7. En troisième lieu, si les sociétés requérantes se prévalent, afin de justifier leurs évaluations, d’un référentiel de prix fourni par la société d’aménagement foncier et d’établissement rural (SAFER) de Nouvelle-Aquitaine, ce référentiel se borne à indiquer de manière globale les moyennes de prix à l’hectare des transactions de terre nues, à savoir 300 000 euros, et de vignes, à savoir 500 000 euros, sans précision sur la valeur respective des terres et des plantations. Au demeurant, ce référentiel établi le 24 octobre 2017 porte sur des prix globaux entre 2015 et 2017 alors que les acquisitions litigieuses ont été réalisées entre 2009 et 2012. Par ailleurs, pour déterminer la répartition entre le terrain et les plantations au sein du prix global de chacune des acquisitions réalisées, la société Château Lilian Ladouys s’est bornée à appliquer une ventilation unique et forfaitaire en retenant une part amortissable des immobilisations de 40% du prix de revient sans tenir compte ni des caractéristiques des plantations ni de l’utilisation envisagée.
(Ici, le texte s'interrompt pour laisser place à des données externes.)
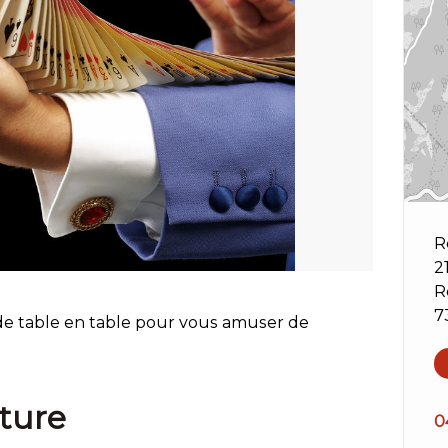
R
2
R
7
e table en table pour vous amuser de
ture
0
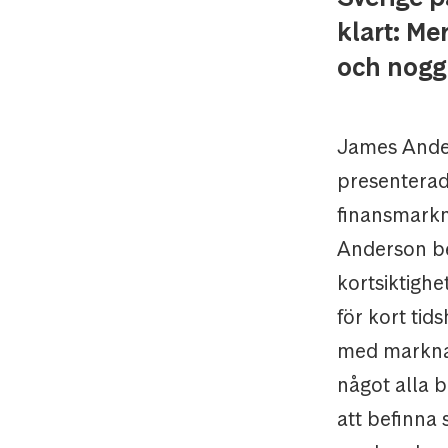
klart: M
och noggr
James Ander
presenterad
finansmarkn
Anderson be
kortsiktighe
för kort tid
med marknad
något alla 
att befinna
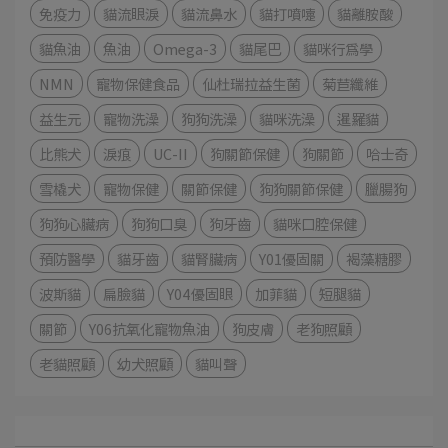
免疫力
貓流眼淚
貓流鼻水
貓打噴嚏
貓離胺酸
貓魚油
魚油
Omega-3
貓尾巴
貓咪行為學
NMN
寵物保健食品
仙杜瑞拉益生菌
菊苣纖維
益生元
寵物洗澡
狗狗洗澡
貓咪洗澡
暹羅貓
比熊犬
淚痕
UC-II
狗關節保健
狗關節
哈士奇
雪橇犬
寵物保健
關節保健
狗狗關節保健
臘腸狗
狗狗心臟病
狗狗口臭
狗牙齒
貓咪口腔保健
預防醫學
貓牙齒
貓腎臟病
Y01優固關
褐藻糖膠
波斯貓
扁臉貓
Y04優固眼
加菲貓
短腿貓
關節
Y06抗氧化寵物魚油
狗皮膚
老狗照顧
老貓照顧
幼犬照顧
貓叫聲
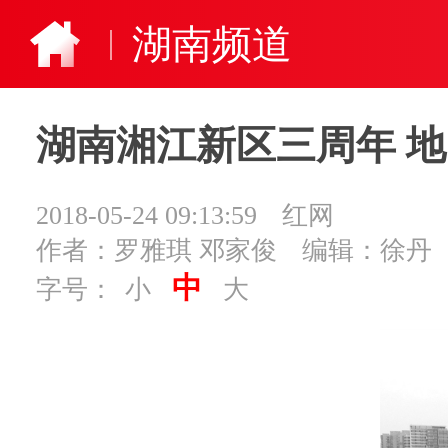
湖南频道
湖南湘江新区三周年 地
2018-05-24 09:13:59
红网
作者：罗雅琪 邓家俊
编辑：徐丹
中
字号：
小
大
Dans ces conditions, eu égard au caractère forfaitaire et imprécis des évaluations réalisées par la société Château Lilian Ladouys et en l’absence de toute contestation utile de la méthode d’évaluation retenue par l’administration, le cas échéant, du nombre d’années pris en compte pour évaluer le coût d’entretien des plantations, les sociétés requérantes ne sont pas fondées à soutenir que les plantations en cause ont été correctement amorties et comptabilisées au bilan en application des dispositions du a. du 1. de l’article 38 quinquies de l’annexe III au code général des impôts.
8. En dernier lieu, contrairement aux allégations des sociétés requérantes, il résulte des énonciations de la proposition de rectification du 12 mars 2018 que l’administration fiscale a tiré les conséquences des rehaussements litigieux en prenant en compte que les amortissements non déductibles ont majoré le prix de revient des vins en stocks et en n’opérant la rectification consistant à la reprise des amortissements non déductibles que sur les exercices de déstockage des vins. Dans ces conditions, les sociétés requérantes ne sont pas fondées à soutenir que l’administration fiscale a omis de procéder à une compensation par une baisse de la valeur des stocks. Par suite, le moyen soulevé en ce sens doit être écarté.
9. Il résulte de tout ce qui précède, sans qu’il soit besoin d’examiner les fins de non-recevoir opposées en défense, que la requête présentée par les sociétés Ovalto et Château Lilian Ladouys doit être rejetée dans toutes ses conclusions, y compris celles présentées sur le fondement des dispositions de l’article L. 761-1 du code de justice administrative.
D E C I D E :
Article 1er : La requête présentée par les sociétés Ovalto et Château Lilian Ladouys est rejetée.
Article 2 : Le présent jugement sera notifié aux sociétés par actions simplifiées Ovalto et Château Lilian Ladouys et au directeur chargé de la direction spécialisée de contrôle fiscal Nouvelle-Aquitaine.
Délibéré après l’audience du 4 septembre 2025, à laquelle siégeaient :
Mme Mach, présidente,
Mme Syndique, première conseillère,
M. Hégésippe, premier conseiller.
Rendu public par mise à disposition au greffe le 18 septembre 2025.
Le rapporteur,
D. HEGESIPPE
La présidente,
A-S. MACH Le greffier,
S. WERKLING
La République mande et ordonne au ministre de l’économie, des finances et de la souveraineté industrielle et numérique en ce qui le concerne ou à tous commissaires de justice à ce requis en ce qui concerne les voies de droit commun contre les parties privées, de pourvoir à l’exécution de la présente décision.